Depois tivemos outra lá em casa. Se chamava Dora. Dora quebrava tudo. Era muito bruta, adorava homens e sempre estava envolvida em algum relacionamento errado. Além disso, por uns tempos resolveu ser testemunha de Jeová e parou de cortar os cabelos, mas parou também de usar desodorante, o que dificultava muito ficar perto dela.

Na entresafra de pessoas que faziam o serviço da casa, eu e meu irmão tínhamos que ajudar minha mãe nas coisas cotidianas como limpar o banheiro, passar o aspirador de pó, secar a louça. Passamos por uma doida que gostava de sentar na soleira da porta para fumar e contar piadas, até outra que estava levando na bolsa a raquete de tênis do meu pai.

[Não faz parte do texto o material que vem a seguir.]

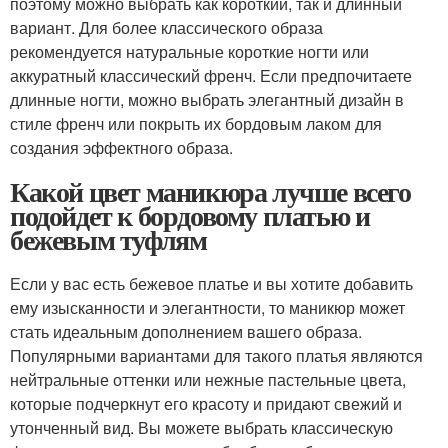
поэтому можно выбрать как короткий, так и длинный
вариант. Для более классического образа
рекомендуется натуральные короткие ногти или
аккуратный классический френч. Если предпочитаете
длинные ногти, можно выбрать элегантный дизайн в
стиле френч или покрыть их бордовым лаком для
создания эффектного образа.
Какой цвет маникюра лучше всего
подойдет к бордовому платью и
бежевым туфлям
Если у вас есть бежевое платье и вы хотите добавить
ему изысканности и элегантности, то маникюр может
стать идеальным дополнением вашего образа.
Популярными вариантами для такого платья являются
нейтральные оттенки или нежные пастельные цвета,
которые подчеркнут его красоту и придают свежий и
утонченный вид. Вы можете выбрать классическую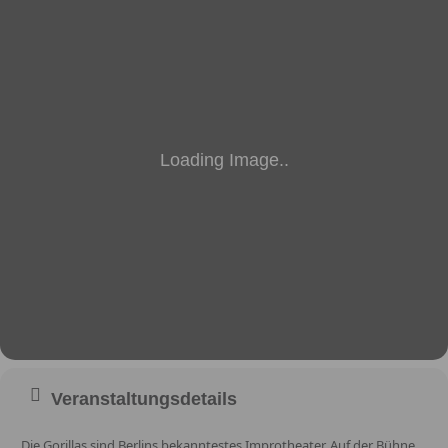
Veranstaltungsdetails
Die Gorillas sind Berlins bekanntestes Improtheater. Auf der Bühne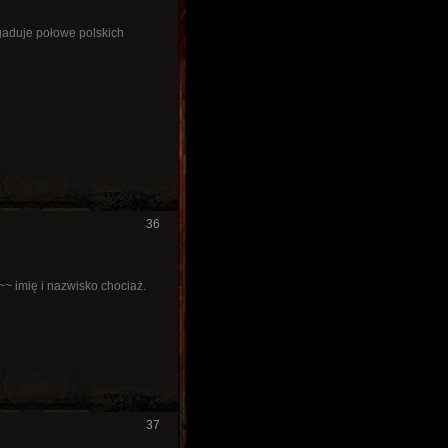
gaduje połowe polskich
36
 ~~ imię i nazwisko chociaż.
37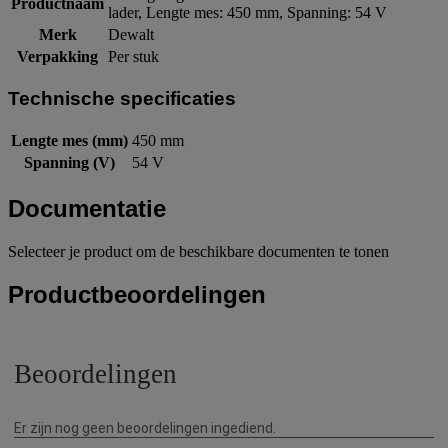
Productnaam
lader, Lengte mes: 450 mm, Spanning: 54 V
Merk
Dewalt
Verpakking
Per stuk
Technische specificaties
Lengte mes (mm)
450 mm
Spanning (V)
54 V
Documentatie
Selecteer je product om de beschikbare documenten te tonen
Productbeoordelingen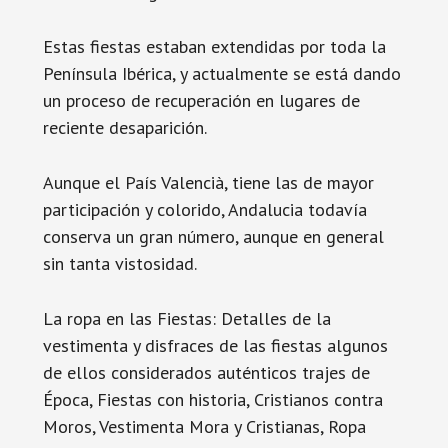
Estas fiestas estaban extendidas por toda la
Península Ibérica, y actualmente se está dando
un proceso de recuperación en lugares de
reciente desaparición.
Aunque el País Valencià, tiene las de mayor
participación y colorido, Andalucia todavía
conserva un gran número, aunque en general
sin tanta vistosidad.
La ropa en las Fiestas: Detalles de la
vestimenta y disfraces de las fiestas algunos
de ellos considerados auténticos trajes de
Época, Fiestas con historia, Cristianos contra
Moros, Vestimenta Mora y Cristianas, Ropa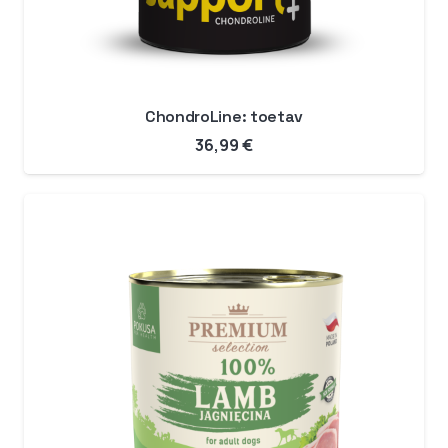
ChondroLine: toetav
36,99
€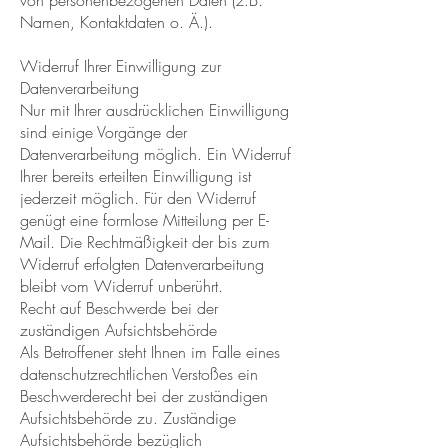
von personenbezogenen Daten (z.B.
Namen, Kontaktdaten o. Ä.).
Widerruf Ihrer Einwilligung zur
Datenverarbeitung
Nur mit Ihrer ausdrücklichen Einwilligung
sind einige Vorgänge der
Datenverarbeitung möglich. Ein Widerruf
Ihrer bereits erteilten Einwilligung ist
jederzeit möglich. Für den Widerruf
genügt eine formlose Mitteilung per E-
Mail. Die Rechtmäßigkeit der bis zum
Widerruf erfolgten Datenverarbeitung
bleibt vom Widerruf unberührt.
Recht auf Beschwerde bei der
zuständigen Aufsichtsbehörde
Als Betroffener steht Ihnen im Falle eines
datenschutzrechtlichen Verstoßes ein
Beschwerderecht bei der zuständigen
Aufsichtsbehörde zu. Zuständige
Aufsichtsbehörde bezüglich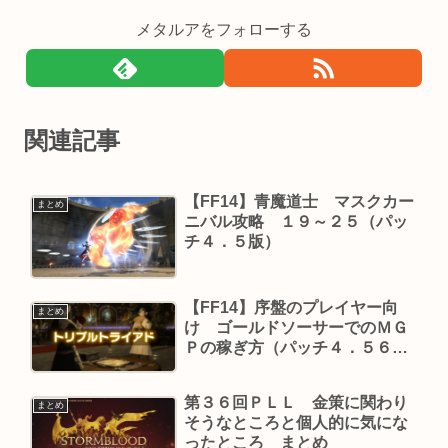
メタルアをフォローする
関連記事
【FF14】青魔道士 マスクカー
まとめ
ニバル攻略 １９～２５（パッ
チ４．５版）
【FF14】序盤のプレイヤー向
まとめ
け ゴールドソーサーでのＭＧ
Ｐの稼ぎ方（パッチ４．５６
版）
第３６回ＰＬＬ 金策に関わり
まとめ
そうなところと個人的に気にな
ったところ まとめ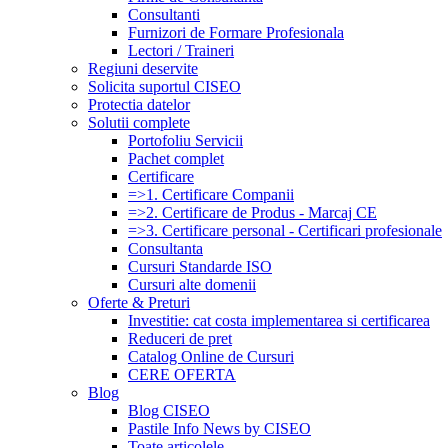
Consultanti
Furnizori de Formare Profesionala
Lectori / Traineri
Regiuni deservite
Solicita suportul CISEO
Protectia datelor
Solutii complete
Portofoliu Servicii
Pachet complet
Certificare
=>1. Certificare Companii
=>2. Certificare de Produs - Marcaj CE
=>3. Certificare personal - Certificari profesionale
Consultanta
Cursuri Standarde ISO
Cursuri alte domenii
Oferte & Preturi
Investitie: cat costa implementarea si certificarea
Reduceri de pret
Catalog Online de Cursuri
CERE OFERTA
Blog
Blog CISEO
Pastile Info News by CISEO
Toate articolele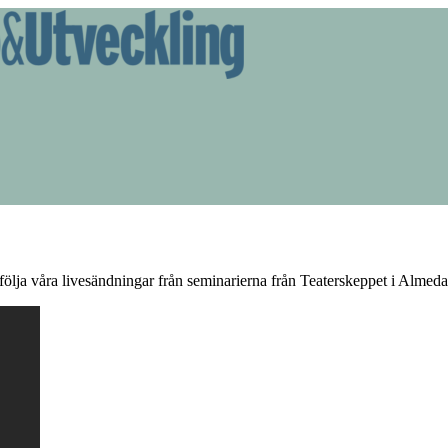
ölja våra livesändningar från seminarierna från Teaterskeppet i Almeda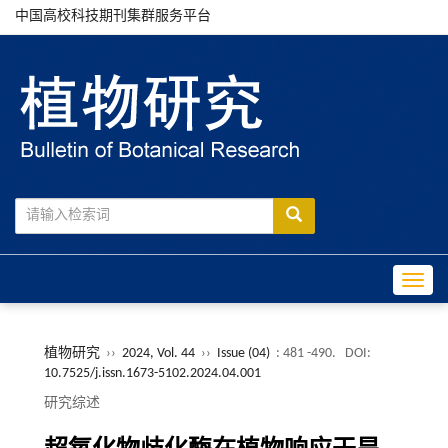
中国高校科技期刊集群服务平台
Toggle
植物研究
››
2024, Vol. 44
››
Issue (04)
: 481 -490.
DOI:
10.7525/j.issn.1673-5102.2024.04.001
研究综述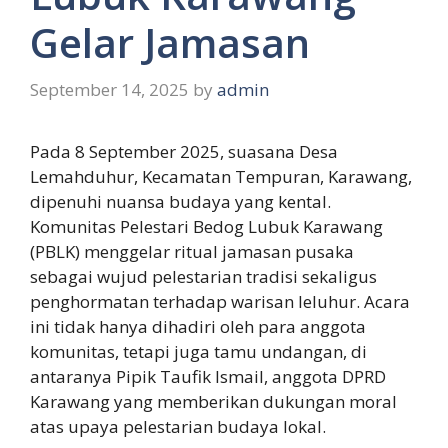
Gelar Jamasan
September 14, 2025
by
admin
Pada 8 September 2025, suasana Desa
Lemahduhur, Kecamatan Tempuran, Karawang,
dipenuhi nuansa budaya yang kental.
Komunitas Pelestari Bedog Lubuk Karawang
(PBLK) menggelar ritual jamasan pusaka
sebagai wujud pelestarian tradisi sekaligus
penghormatan terhadap warisan leluhur. Acara
ini tidak hanya dihadiri oleh para anggota
komunitas, tetapi juga tamu undangan, di
antaranya Pipik Taufik Ismail, anggota DPRD
Karawang yang memberikan dukungan moral
atas upaya pelestarian budaya lokal.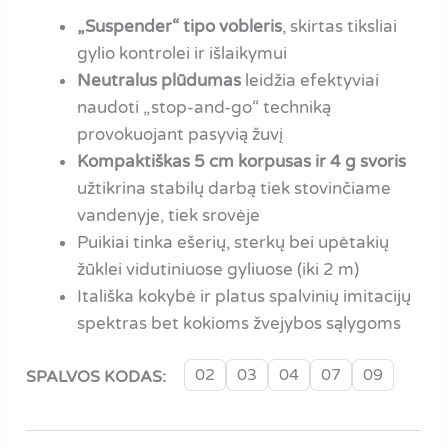
„Suspender“ tipo vobleris
, skirtas tiksliai
gylio kontrolei ir išlaikymui
Neutralus plūdumas
leidžia efektyviai
naudoti „stop-and-go“ techniką
provokuojant pasyvią žuvį
Kompaktiškas 5 cm korpusas ir 4 g svoris
užtikrina stabilų darbą tiek stovinčiame
vandenyje, tiek srovėje
Puikiai tinka ešerių, sterkų bei upėtakių
žūklei vidutiniuose gyliuose (iki 2 m)
Itališka kokybė ir platus spalvinių imitacijų
spektras bet kokioms žvejybos sąlygoms
02
03
04
07
09
SPALVOS KODAS: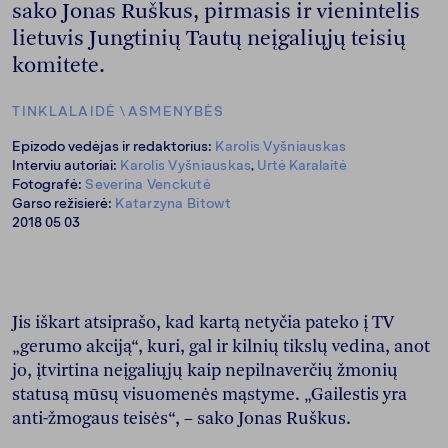
sako Jonas Ruškus, pirmasis ir vienintelis
lietuvis Jungtinių Tautų neįgaliųjų teisių
komitete.
TINKLALAIDĖ
\
ASMENYBĖS
Epizodo vedėjas ir redaktorius:
Karolis Vyšniauskas
Interviu autoriai:
Karolis Vyšniauskas
,
Urtė Karalaitė
Fotografė:
Severina Venckutė
Garso režisierė:
Katarzyna Bitowt
2018 05 03
Jis iškart atsiprašo, kad kartą netyčia pateko į TV
„gerumo akciją“, kuri, gal ir kilnių tikslų vedina, anot
jo, įtvirtina neįgaliųjų kaip nepilnaverčių žmonių
statusą mūsų visuomenės mąstyme. „Gailestis yra
anti-žmogaus teisės“, – sako Jonas Ruškus.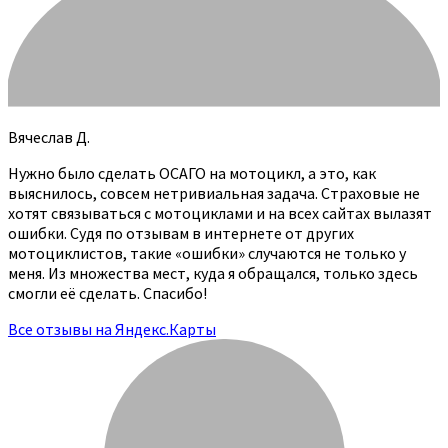
Вячеслав Д.
Нужно было сделать ОСАГО на мотоцикл, а это, как
выяснилось, совсем нетривиальная задача. Страховые не
хотят связываться с мотоциклами и на всех сайтах вылазят
ошибки. Судя по отзывам в интернете от других
мотоциклистов, такие «ошибки» случаются не только у
меня. Из множества мест, куда я обращался, только здесь
смогли её сделать. Спасибо!
Все отзывы на Яндекс.Карты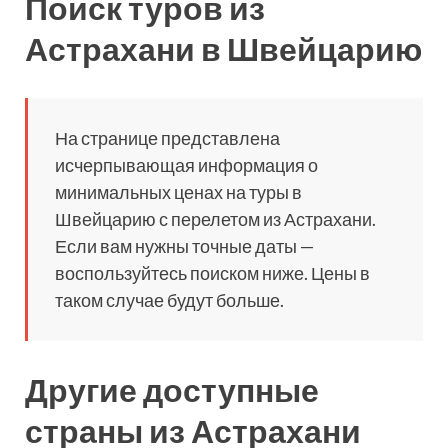
Поиск туров из
Астрахани в Швейцарию
На странице представлена
исчерпывающая информация о
минимальных ценах на туры в
Швейцарию с перелетом из Астрахани.
Если вам нужны точные даты —
воспользуйтесь поиском ниже. Цены в
таком случае будут больше.
Другие доступные
страны из Астрахани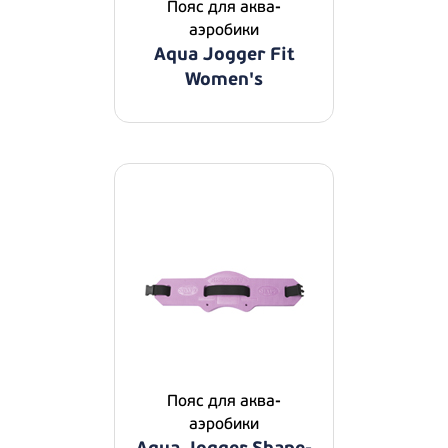
Пояс для аква-
аэробики
Aqua Jogger Fit
Women's
Пояс для аква-
аэробики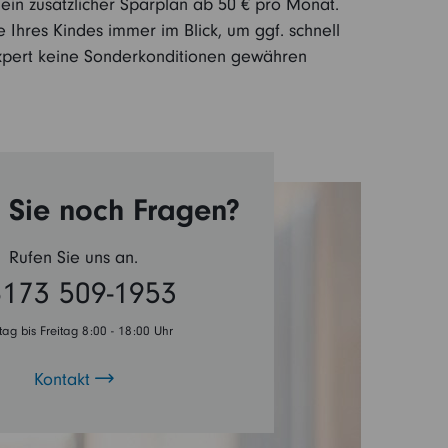
 ein zusätzlicher Sparplan ab 50 € pro Monat.
Ihres Kindes immer im Blick, um ggf. schnell
 Expert keine Sonderkonditionen gewähren
Sie noch Fragen?
Rufen Sie uns an.
173 509-1953
ag bis Freitag 8:00 - 18:00 Uhr
Kontakt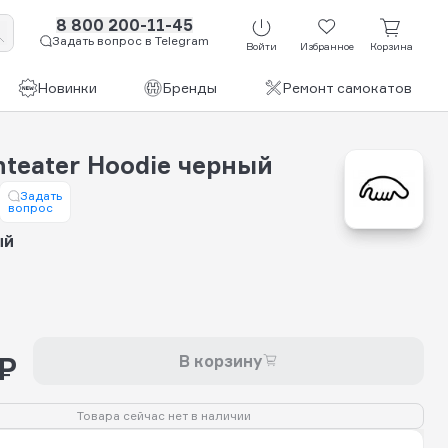
8 800 200-11-45
Задать вопрос в Telegram
Войти
Избранное
Корзина
Новинки
Бренды
Ремонт самокатов
teater Hoodie черный
Задать
вопрос
ый
 ₽
В корзину
Товара сейчас нет в наличии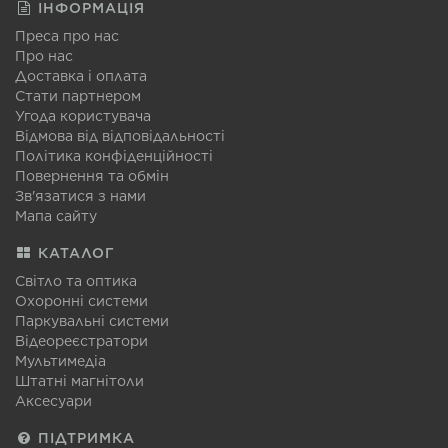
ІНФОРМАЦІЯ
Преса про нас
Про нас
Доставка і оплата
Стати партнером
Угода користувача
Відмова від відповідальності
Політика конфіденційності
Повернення та обмін
Зв'язатися з нами
Мапа сайту
КАТАЛОГ
Світло та оптика
Охоронні системи
Паркувальні системи
Відеореєстратори
Мультимедіа
Штатні магнітоли
Аксесуари
ПІДТРИМКА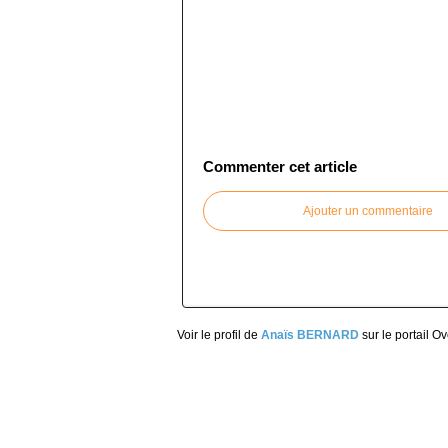
Commenter cet article
Ajouter un commentaire
Voir le profil de
Anaïs BERNARD
sur le portail O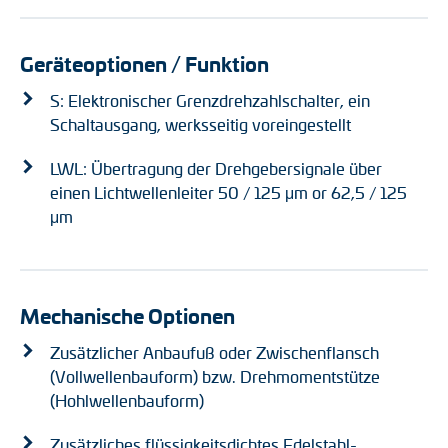
Geräteoptionen / Funktion
S: Elektronischer Grenzdrehzahlschalter, ein
Schaltausgang, werksseitig voreingestellt
LWL: Übertragung der Drehgebersignale über
einen Lichtwellenleiter 50 / 125 μm or 62,5 / 125
μm
Mechanische Optionen
Zusätzlicher Anbaufuß oder Zwischenflansch
(Vollwellenbauform) bzw. Drehmomentstütze
(Hohlwellenbauform)
Zusätzliches flüssigkeitsdichtes Edelstahl-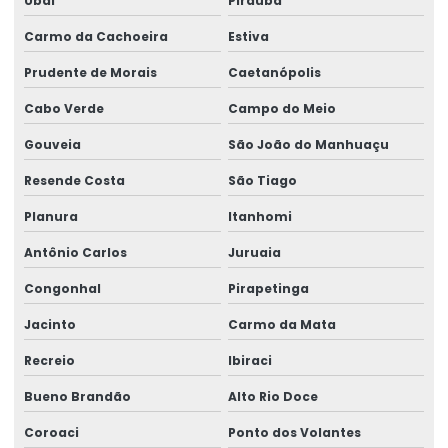
Ubaí
Piraúba
Carmo da Cachoeira
Estiva
Prudente de Morais
Caetanópolis
Cabo Verde
Campo do Meio
Gouveia
São João do Manhuaçu
Resende Costa
São Tiago
Planura
Itanhomi
Antônio Carlos
Juruaia
Congonhal
Pirapetinga
Jacinto
Carmo da Mata
Recreio
Ibiraci
Bueno Brandão
Alto Rio Doce
Coroaci
Ponto dos Volantes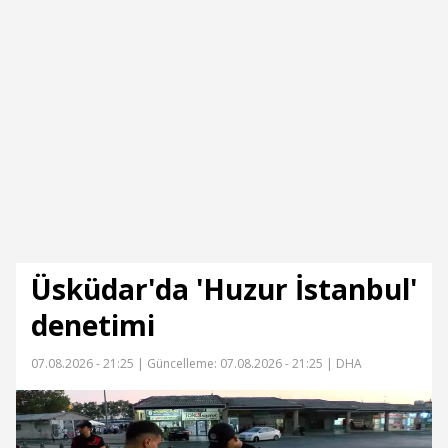
Üsküdar'da 'Huzur İstanbul'
denetimi
07.08.2026 - 21:25 |
Güncelleme: 07.08.2026 - 21:25
| DHA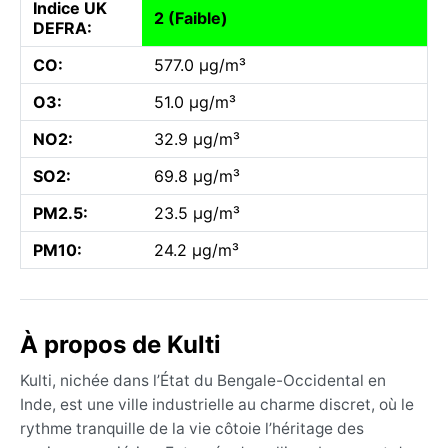
Indice UK
2 (Faible)
DEFRA:
CO:
577.0 µg/m³
O3:
51.0 µg/m³
NO2:
32.9 µg/m³
SO2:
69.8 µg/m³
PM2.5:
23.5 µg/m³
PM10:
24.2 µg/m³
À propos de Kulti
Kulti, nichée dans l’État du Bengale-Occidental en
Inde, est une ville industrielle au charme discret, où le
rythme tranquille de la vie côtoie l’héritage des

Eu, de maneira independente, não tive muitas aventuras com contratações. Tirando Dona Nerci, um clone feminino do Mr. Magoo que levou para casa um pé de maconha de um amigo meu porque estava precisando de cuidados, quase nada de interessante aconteceu em termos de diarista. Recentemente teve a Glorinha, que até engraxava meus sapatos, mas que depois passou a limpar meu apartamenteo em vinte minutos, e a Alexandra, que me xingava dizendo que a casa estava muito bagunçada todo dia em que vinha trabalhar. Cheguei ao ponto de acordar mais cedo para arrumar a casa antes dela bater na porta.

Hoje de manhã a Vera, que agora limpa aqui em casa, chegou as sete e meia. Eu estava dormindo e dormindo continuei enquanto ela animadamente cantava limpando a cozinha. Fiquei pensando no que faz uma pessoa que tem quase vinte anos a mais do que eu ter tanta boa vontade, ao me ver, um cara folgado, acordar todo dia as oito e meia para ir trabalhar. Provavelmente ela acordou as cinco, saiu de casa as seis, trocou de ônibus e chegou aqui as sete e meia. Vai trabalhar o dia todo e ganhar cinquenta reais no final. Entre outras idéias, fico realmente pensando que é o trabalho que enobrece a alma.